* [Data supplied]
####################

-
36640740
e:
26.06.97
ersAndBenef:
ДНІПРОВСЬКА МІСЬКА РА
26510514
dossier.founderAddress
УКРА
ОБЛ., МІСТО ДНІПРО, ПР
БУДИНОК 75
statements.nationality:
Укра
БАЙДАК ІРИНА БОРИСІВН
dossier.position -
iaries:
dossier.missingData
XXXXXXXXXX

####################

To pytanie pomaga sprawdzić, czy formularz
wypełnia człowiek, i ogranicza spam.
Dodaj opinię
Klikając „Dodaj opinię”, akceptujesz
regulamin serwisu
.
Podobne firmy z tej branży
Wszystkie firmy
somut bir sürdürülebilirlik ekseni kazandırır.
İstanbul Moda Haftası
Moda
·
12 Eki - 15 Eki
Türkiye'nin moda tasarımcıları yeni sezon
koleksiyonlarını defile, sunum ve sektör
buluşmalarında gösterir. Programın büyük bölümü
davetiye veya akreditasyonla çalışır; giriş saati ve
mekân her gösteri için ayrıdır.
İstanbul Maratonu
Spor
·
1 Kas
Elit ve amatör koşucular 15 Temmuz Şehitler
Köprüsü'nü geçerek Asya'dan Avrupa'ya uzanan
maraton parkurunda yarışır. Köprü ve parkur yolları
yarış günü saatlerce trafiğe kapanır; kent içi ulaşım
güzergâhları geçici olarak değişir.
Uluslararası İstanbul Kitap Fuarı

####################

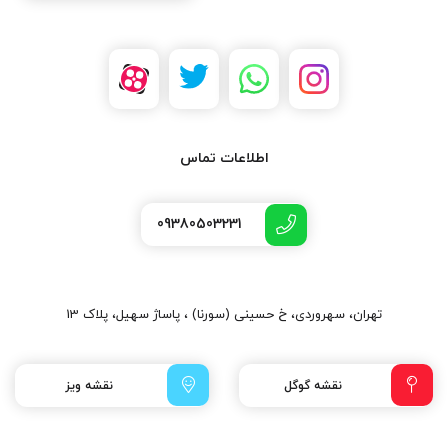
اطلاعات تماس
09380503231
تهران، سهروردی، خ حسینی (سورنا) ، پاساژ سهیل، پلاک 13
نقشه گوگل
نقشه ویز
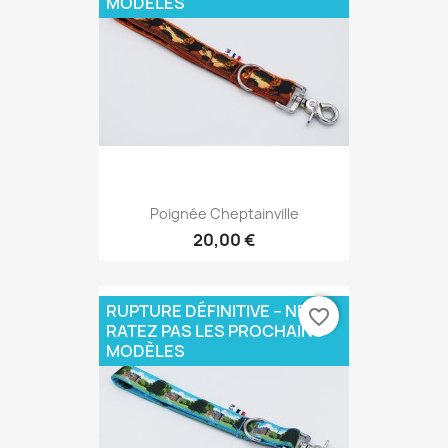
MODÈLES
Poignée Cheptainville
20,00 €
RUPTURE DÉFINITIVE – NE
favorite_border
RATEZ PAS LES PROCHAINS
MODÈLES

####################

* [Exercise aim] If a line above holds the word "Dodaj", copy it.

* [Your solution]
Dodaj opinię
Klikając „Dodaj opinię”, akceptujesz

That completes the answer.